Flaharty’s Spring Awakening Ethereal, Relevant

Brendan Eprile, Staff Writer

The Oberlin College Theater Department presented a stunning and poignant rendition of Spring Awakening over the weekend. The musical is an exploration of the emotional turmoil of teenage sexuality, love and angst. Despite its late 19th-century setting, several of the themes it addresses — such as abortion, sexual and domestic violence, depression and suicide — remain highly relevant to today’s social and political discourse. While the societal climate surrounding many of these issues has shifted drastically over the last century, the narrative still speaks to the persistence of violence and repression today and serves as a reminder of just how far from solved these issues are.

The story’s emotional impact was enhanced by associate professor of Opera Theater and director Chris Flaharty’s staging of the musical, with its vibrant, swirling colors and ethereal lighting, as well as the intimate seating arrangement. Audience members were seated on what normally serves as a stage, offering a simple black-box experience and more spatial flexibility for the choreography, as well as closer proximity to the cast.

Melchior Gabor, the musical’s complex male lead, was brilliantly portrayed by College senior Shane Lonergan. Melchior is the only character to truly question the repressive society he lives in. While he is in many ways the musical’s protagonist, his character also contains a much more disturbing side revealed when he cruelly beats his lover, Wendla Bergman (played by double-degree senior Amy Weintraub), at her request, and when he coerces her into sex before she is ready. The nuances of Lonergan’s performance brought to life a character violently alienating in his ignorance yet sympathetic in his struggle, culminating in the emotional penultimate scene and his realization that he is partly to blame for the deaths of his best friend Moritz Stiefel (played by College sophomore Joe Owens), who took his own life, and Wendla, who died from complications of a botched abortion after being shunned for carrying Melchior’s child.

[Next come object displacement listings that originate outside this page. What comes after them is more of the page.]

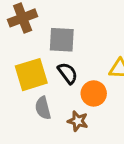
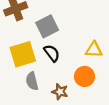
gray square: (62, 40) -> (47, 26), turned -30
orange circle: (94, 93) -> (84, 76), moved

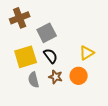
yellow triangle: (94, 50) -> (87, 53), turned -35
brown star: (60, 92) -> (56, 77), moved

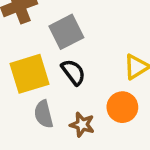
brown star: (56, 77) -> (82, 125), moved

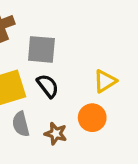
gray square: (66, 32) -> (41, 49), turned 32

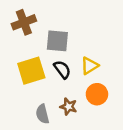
yellow triangle: (105, 81) -> (90, 66), moved
gray semicircle: (21, 124) -> (42, 114), moved

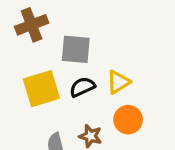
black semicircle: (62, 69) -> (82, 87), turned -78

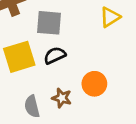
yellow triangle: (118, 82) -> (110, 17), moved

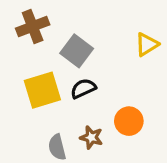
gray square: (49, 23) -> (77, 51), turned 32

One of the few hopeful scenes in the play was between Hanschen Rilow and Ernst Robel, played by College sophomores Kieran Minor and Casey McKinney respectively. The scene of the two boys confessing their love for each other was comedic, poignant and tender. It lent an otherwise largely tragic story a glimmer of hope, that perhaps the younger generation wasn’t doomed to live forever subject to the strict gender and sexual norms demanded by their parents. The play is, at its core, about teenagers trying to break free from society’s rigid expectations. Some characters fought against these expectations while others gave in. The play reminds us that even to this day we are fighting for a world that is more accepting, open-minded and transparent. With heartfelt acting and stellar musicianship, Oberlin’s production of Spring Awakening brought its audience on an emotional journey not many will soon forget.